During a presentation at last week’s City Council meeting, Charlotte planner Alberto Gonzalez presented the outline, which has been two years in the making.
The plan applies to a 2,000-acre area bounded by Little Sugar Creek to the east, Tyvola Road to the south, South Boulevard to the west and Dilworth to the north. The area is home to about 12,000 residents and includes subdivisions Madison Park, Selwyn Park and Sedgefield.
The goals are to protect existing neighborhoods, make it easier and safer to walk and bike, address traffic congestion, preserve the area’s tree canopy and allow for a greater mix of uses in the “Activity Center” (identified as the intersection of Park and Woodlawn roads).
“New development will have this plan as a guide and hopefully will be sensitive to the surrounding area,” said Gonzalez.
The plan calls for maintaining low to moderate residential densities in outlying areas, as well as providing opportunities for retail, office and higher-density residential in the Activity Center.
Specific goals include:
• Supporting the viability of Montford Drive as a destination main street.
• Creating new local streets in the activity center.
• Adding new signaled intersections to enhance access and circulation.
• Implementing design concepts for calming and enhancing Scaleybark Road.
• Extending bicycle lanes along Woodlawn Road.
• Eliminating gaps in the sidewalk system.
“I’m glad there’s a blueprint now,” said City Councilman Andy Dulin. “One thing it will do is signal to the residents that the city is not ignoring them.”
Gonzalez said residents started working on the plan about two years ago when city staff realized the area did not have an updated guideline for development.
After a series of public meetings and workshops, city staff took suggestions from residents to create the plan.
“People can have a feeling of ownership of the plan because so many people worked on it,” said Dulin. “That works better for everyone.”
Gonzalez asked residents what they would like to see in the area. Responses included making the area easier to walk and connecting communities.
Marty Doss, president of the Madison Park homeowners association, said one of his biggest qualms is the lack of safe places to cross Park Road.
“Getting around on foot or bike is not that easy in the area at the moment,” Doss said. “The restaurants and businesses along Montford Drive opposite from Madison Park need to be more easily accessible to our community.”
Councilwoman Patsy Kinsey, whose district mostly overlaps the proposed Park Woodlawn area plan, said she frequently has heard residents comment on the difficulty of crossing major thoroughfares such as Park Road.
“It’s just getting people across the street – that’s what the challenge is,” she said. “There’s sort of a mental block there when you have a major thoroughfare like Park and Woodlawn.”

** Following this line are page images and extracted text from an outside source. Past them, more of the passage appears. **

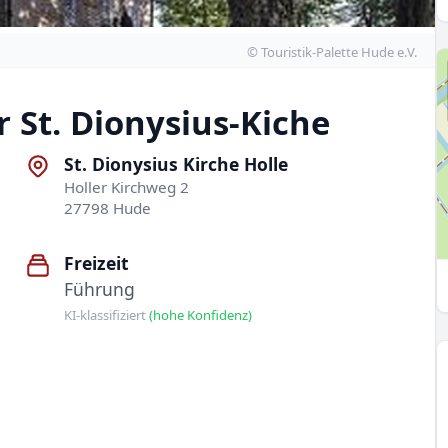
© Touristik-Palette Hude e.V.
r St. Dionysius-Kiche
St. Dionysius Kirche Holle
Holler Kirchweg 2
27798 Hude
Freizeit
Führung
KI-klassifiziert
(hohe Konfidenz)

Kinsey said a way to rectify the situation would be to add sidewalks and crosswalks, but as she noted, “You can put crosswalks, but you can’t make people use them. And unfortunately that’s when you have accidents.”
Gonzalez said the plan stresses connectivity for all modes of transportation, from walking to cars.

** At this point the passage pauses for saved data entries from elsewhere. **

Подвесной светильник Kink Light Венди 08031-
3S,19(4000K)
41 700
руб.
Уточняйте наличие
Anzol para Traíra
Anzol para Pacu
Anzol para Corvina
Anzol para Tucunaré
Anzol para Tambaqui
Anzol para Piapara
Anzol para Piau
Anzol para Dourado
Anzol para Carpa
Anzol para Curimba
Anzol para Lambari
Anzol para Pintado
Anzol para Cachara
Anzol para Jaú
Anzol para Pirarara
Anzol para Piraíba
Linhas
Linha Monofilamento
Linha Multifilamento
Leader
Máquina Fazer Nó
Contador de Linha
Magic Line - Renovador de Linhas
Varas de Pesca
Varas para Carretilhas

The plan is expected to go before the Transportation & Planning Committee on May 23 for adoption, said Gonzalez. It will come back to the City Council on June 10 for final approval.
“The Park Road Shopping Center is an icon for Charlotte. This plan only enhances what’s already here,” said Gonzalez. “Great cities are created by great neighborhoods. The more great neighborhoods you have, the better your city is.”